Es el momento de una mirada panorámica: de todos esos seres humanos que tiene ante los ojos, tres leen y los otros siete, para redondear, se dedican, por lo visto, a avivar el incendio nunca sofocado de la red.

En el paisaje sentimental de mi vida todo ha cambiado. En tiempos complejos para el libro, sobre todo para algunos libros peligrosos —ya saben la tendencia histórica pasada: en el Palacio del Pardo, Franco disponía de una enorme biblioteca pero todos los ejemplares eran anuarios ministeriales—, recuerdo que nos reuníamos, como todos los universitarios de todas las épocas, para reirnos de los docentes, estirar las pesetas y, sobre todo, para hablar de libros.

Si no tenías dinero, ibas a una librería a babear por aquellos ejemplares que algún día serían tuyos. Si entrabas por primera vez en casa de alguien, te asomabas a las baldas para escanear con la vista los cantos de los ejemplares: si encontrabas algún Cortázar, dabas el alma por el anfitrión. Si había también algún César Vallejo, lo considerabas un avatar de Buda.

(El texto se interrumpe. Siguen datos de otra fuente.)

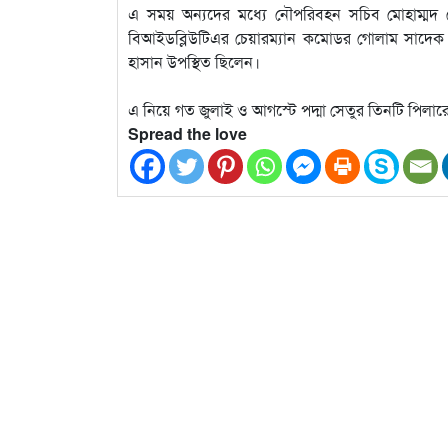
এ সময় অন‍্যদের মধ‍্যে নৌপরিবহন সচিব মোহাম্মদ ম
বিআইডব্লিউটিএর চেয়ারম‍্যান কমোডর গোলাম সাদেক এবং
হাসান উপস্থিত ছিলেন।
এ নিয়ে গত জুলাই ও আগস্টে পদ্মা সেতুর তিনটি পিলারে
Spread the love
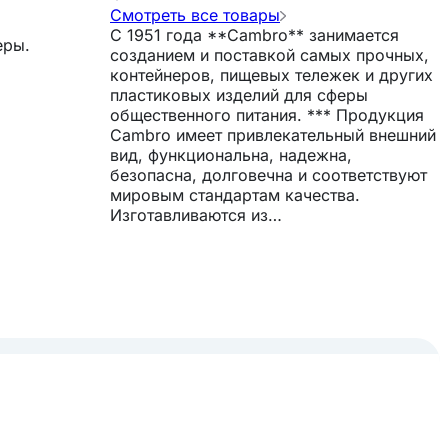
Смотреть все товары
С 1951 года **Cambro** занимается
еры.
созданием и поставкой самых прочных,
контейнеров, пищевых тележек и других
пластиковых изделий для сферы
общественного питания. *** Продукция
Cambro имеет привлекательный внешний
вид, функциональна, надежна,
безопасна, долговечна и соответствуют
мировым стандартам качества.
Изготавливаются из
высококачественного пластика,
полиэтилена и поликарбоната в полной
мере отвечают потребностям
предприятий даже с очень высокой
проходимостью. При производстве
компания успешно сочетает последние
достижения технологий и санитарно-
гигиенические требования,
предъявляемые к хранению и
транспортировке продукции.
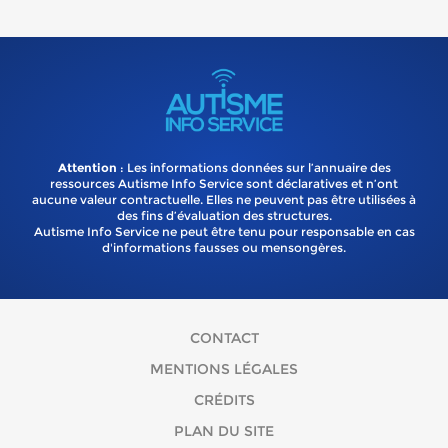
Attention
: Les informations données sur l’annuaire des
ressources Autisme Info Service sont déclaratives et n’ont
aucune valeur contractuelle. Elles ne peuvent pas être utilisées à
des fins d’évaluation des structures.
Autisme Info Service ne peut être tenu pour responsable en cas
d'informations fausses ou mensongères.
CONTACT
MENTIONS LÉGALES
CRÉDITS
PLAN DU SITE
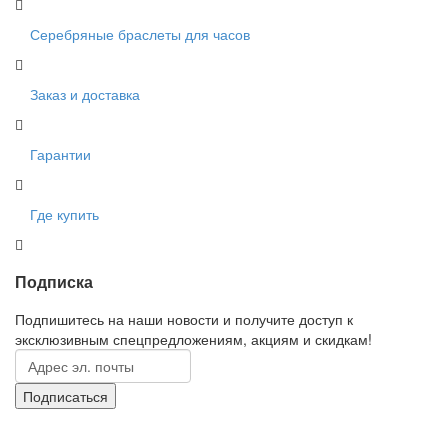
Серебряные браслеты для часов
Заказ и доставка
Гарантии
Где купить
Подписка
Подпишитесь на наши новости и получите доступ к
эксклюзивным спецпредложениям, акциям и скидкам!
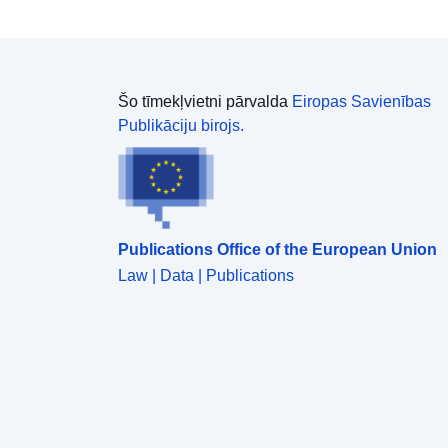
Šo tīmekļvietni pārvalda
Eiropas Savienības
Publikāciju birojs.
Publications Office of the European Union
Law | Data | Publications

Hands showing the sign language alphabet. Wellcome Collection

Hands showing the sign language alphabet. Wellcome Collection

Que yo les invite a leer no tiene  validez alguna. Soy un adicto: me inyecto tinta cada día, todos los días —coloca más la tangible y bellamente sucia del papel, pero la impalpable de los e-books tiene su aquel—. Siempre tengo provisión esperando.

Dado que no soy una fuente ecuánime, dejen que les cite tres estudios médicos de procedencia distinta que encontré en un artículo de Tara Isabella Burton sobre los oscuros poderes —por desconocidos— y habilidades que despierta la lectura:

  • La New School for Social Research de Nueva York ha determinado que la lectura de pasajes literarios tiene un «impacto inmediato» en la capacidad del lector para identificar las emociones de otros.
  • Otro estudio, de la Emory University de Georgia (EE UU) concluye que la lectura cotidiana aumenta la conectividad cerebral.
  • Un tercero, de la University of Sussex (Reino Unido), establece que leer es más eficaz para reducir el estrés que la mayoría de los tranquilizantes químicos.

Es decir, un remedio contra la sociopatía galopante; un instrumento para aumentar la memoria RAM interna y el mejor de los relajantes.

Eso (y el descubrimiento, la aventura y la gamberrada) es un libro. Allá ustedes.